5 – Avoid the exits to the street in pollination peak hours and use sunglasses and mask.
6 – Before bedtime moisten the atmosphere of the room.
1 – Keep animals away.
2 – Wash dogs and cats once a week.
3 – Avoid approaching them.
1 – Avoid stains in the house.
2 – ventilate and clean with bleach kitchen and bathroom.
3 – Save to making sure the laundry is dry.
4 – Leave your shoes or sneakers out of the room.
Exposure to nonspecific irritants:
1 – Do not smoke and avoid smoking in places where you are asthmatic.
2 – Do not use air fresheners or insecticide spray.
3 – Avoid scented wipes and perfumes.
4 – Do not use talcum powder.
5 – Avoid the presence of asthma in places where there are paints, varnishes and solvents.

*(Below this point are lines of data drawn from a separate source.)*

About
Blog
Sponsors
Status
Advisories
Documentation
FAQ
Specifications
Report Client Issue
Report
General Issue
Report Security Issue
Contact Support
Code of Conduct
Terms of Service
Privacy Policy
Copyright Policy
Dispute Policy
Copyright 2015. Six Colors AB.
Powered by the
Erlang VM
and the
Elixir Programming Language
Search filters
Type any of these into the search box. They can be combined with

6 – Do not use cleaning products that give off a great smell like ammonia or strong water,
7 – Avoid presence of smoke and fume extractors use.
1 – Vaccinations.
2 – Hygiene measures.
3 – Avoid contact with infected people.
Maximum expiratory flow measurements:
We explained that the way to know when it’s right and when you start a crisis is by the presence of discomfort and this is an objective need to know and use and maximum expiratory flow meter. We teach measurement and found that the right way has learned the technique.

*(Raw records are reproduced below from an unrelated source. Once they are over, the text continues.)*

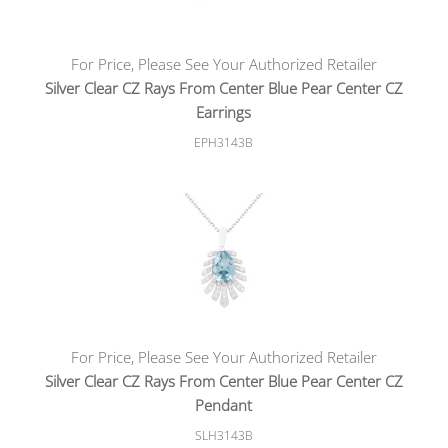
For Price, Please See Your Authorized Retailer
Silver Clear CZ Rays From Center Blue Pear Center CZ
Earrings
EPH3143B
For Price, Please See Your Authorized Retailer
Silver Clear CZ Rays From Center Blue Pear Center CZ
Pendant
SLH3143B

The FME is the speed at which you can blow air out of the lungs with one breath.
Rules for use of maximum expiratory flow meter.
1 – Set the display to zero.
2 – standing or sitting up straight.
3 – Hold the meter horizontal to the ground without clogging the exhaust.
4 – Put the mouthpiece in your mouth closed lips meter around.
5 – Blow forcefully and more quickly than you can. Remove the meter from his mouth.
6 – The marker will have moved on the scale, remember the number and put the marker back to zero.
7 – Repeat the test two more times and record the highest number of the three in his diary or chart.
We hope That the nursing diagnosis for asthma is more understandable now – Just follow the guidelines.